Curable but Unconfirmable

Buruli ulcer, caused by *Mycobacterium ulcerans*, is a neglected tropical disease reported in 33 countries that causes progressive skin destruction and disability if untreated. A paradigm shift to simple 8-week oral antibiotic treatment (rifampicin + clarithromycin) has made the disease curable without surgery — but the only reliable confirmatory test is PCR, which requires centralized laboratory infrastructure unavailable in the rural African communities where >90% of cases occur. Samples must be shipped to reference laboratories, with turnaround times of days to weeks. Meanwhile, a Ghana study showed that >50% of clinically diagnosed Buruli ulcer cases were actually misdiagnosed, leading to inappropriate treatment. The WHO's 2022 TPP calls for a rapid test usable at primary health care level, but none exists.

Approximately 50% of affected individuals are children under 15. Diagnostic delay is statistically associated with progression to ulcerative forms and osteomyelitis, causing permanent disability. WHO programmatic targets set in 2013 for PCR confirmation rates, Category III lesion reduction, and disability prevention were largely unmet by 2019. The reported case count (~2,200/year) substantially underestimates the true burden due to diagnostic and surveillance gaps in remote endemic areas. The irony is stark: we now have an effective, affordable oral treatment but cannot confirm who needs it.

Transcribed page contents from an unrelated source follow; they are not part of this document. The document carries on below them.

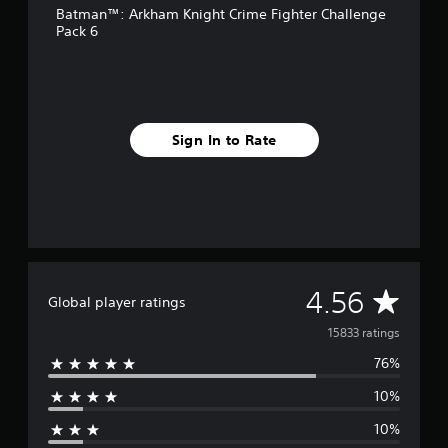
Batman™: Arkham Knight Crime Fighter Challenge
r
Pack 6
o
m
1
5
k
r
Sign In to Rate
a
t
i
n
g
s
A
4.56
Global player ratings
v
15833 ratings
76%
e
10%
r
10%
a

Microscopy (Ziehl-Neelsen staining) has only 30-40% sensitivity — it misses the majority of cases. Culture of the extremely slow-growing *M. ulcerans* takes weeks to months and requires specialized media and temperature conditions (30-32 degrees C). IS2404-targeted PCR is the most sensitive method (54-84% depending on sample type) but requires trained technicians, equipment, stable electricity, and quality-assured reagents — none reliably available at primary care level in endemic regions. The WHO Buruli Ulcer Laboratory Network for Africa (established 2019) has strengthened PCR capacity in 9 countries, but specimens still must be transported to reference sites, creating delays that undermine the benefit of having a simple oral cure.

Three approaches are closest to meeting the TPP requirements: (1) LAMP (loop-mediated isothermal amplification) targeting IS2404, achieving 84-87% sensitivity and 100% specificity at ~$1-2/reaction with electricity-independent versions under development; (2) recombinase polymerase amplification (RPA) in a mobile suitcase laboratory format, delivering results in ~40 minutes with 88% sensitivity; and (3) a lateral flow assay targeting mycolactone, the unique toxin of *M. ulcerans*, which would be the first true rapid diagnostic but remains in prototype stage. A student team could contribute to the RPA or LAMP platform optimization for field conditions.

A team could optimize a battery-free isothermal amplification protocol (LAMP or RPA) for *M. ulcerans* detection from skin swabs, focusing on the sample preparation step — which is the primary bottleneck for field deployment of molecular assays. The engineering challenge is extracting sufficient DNA from swab specimens without centrifugation, pipetting, or cold reagents. Alternatively, a team could evaluate the diagnostic accuracy of mycolactone detection via lateral flow using synthetic mycolactone analogs as positive controls. Relevant disciplines: biomedical engineering, microbiology, tropical medicine, point-of-care diagnostics.